» ACTIVITY
Where in the data does the word "envio" appear? Find those lines and copy them.

Extracted page text data:
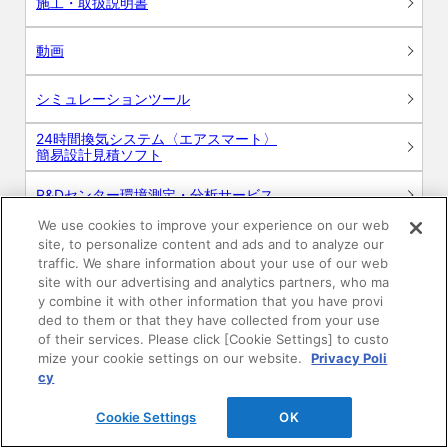
施工・取扱説明書
動画
シミュレーションツール
24時間換気システム〈エアスマート〉
簡易設計見積ソフト
R&Dセンター環境測定・分析サービス
We use cookies to improve your experience on our web
商品マスター申し込み
site, to personalize content and ads and to analyze our
traffic. We share information about your use of our web
site with our advertising and analytics partners, who ma
y combine it with other information that you have provi
ded to them or that they have collected from your use
of their services. Please click [Cookie Settings] to custo
mize your cookie settings on our website.
Privacy Poli
cy
電子公告
このWEBサイトについて
Cookie Settings
OK
プライバシーポリシー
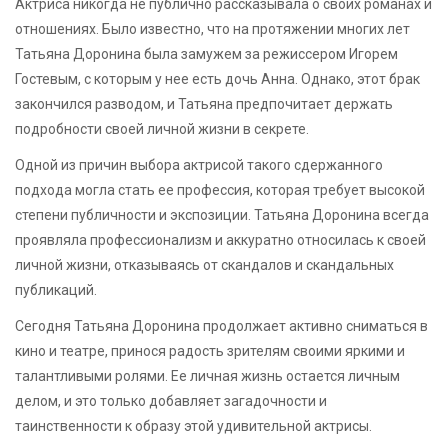
Актриса никогда не публично рассказывала о своих романах и
отношениях. Было известно, что на протяжении многих лет
Татьяна Доронина была замужем за режиссером Игорем
Гостевым, с которым у нее есть дочь Анна. Однако, этот брак
закончился разводом, и Татьяна предпочитает держать
подробности своей личной жизни в секрете.
Одной из причин выбора актрисой такого сдержанного
подхода могла стать ее профессия, которая требует высокой
степени публичности и экспозиции. Татьяна Доронина всегда
проявляла профессионализм и аккуратно относилась к своей
личной жизни, отказываясь от скандалов и скандальных
публикаций.
Сегодня Татьяна Доронина продолжает активно сниматься в
кино и театре, принося радость зрителям своими яркими и
талантливыми ролями. Ее личная жизнь остается личным
делом, и это только добавляет загадочности и
таинственности к образу этой удивительной актрисы.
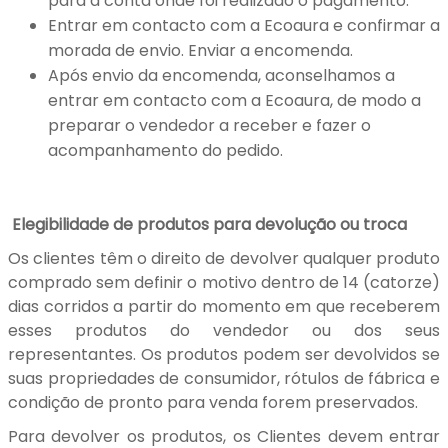
para a conta onde foi realizado o pagamento.
Entrar em contacto com a Ecoaura e confirmar a
morada de envio. Enviar a encomenda.
Após envio da encomenda, aconselhamos a
entrar em contacto com a Ecoaura, de modo a
preparar o vendedor a receber e fazer o
acompanhamento do pedido.
Elegibilidade de produtos para devolução ou troca
Os clientes têm o direito de devolver qualquer produto
comprado sem definir o motivo dentro de 14 (catorze)
dias corridos a partir do momento em que receberem
esses produtos do vendedor ou dos seus
representantes. Os produtos podem ser devolvidos se
suas propriedades de consumidor, rótulos de fábrica e
condição de pronto para venda forem preservados.
Para devolver os produtos, os Clientes devem entrar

» PROBLEM SOLUTION
morada de envio. Enviar a encomenda.
Após envio da encomenda, aconselhamos a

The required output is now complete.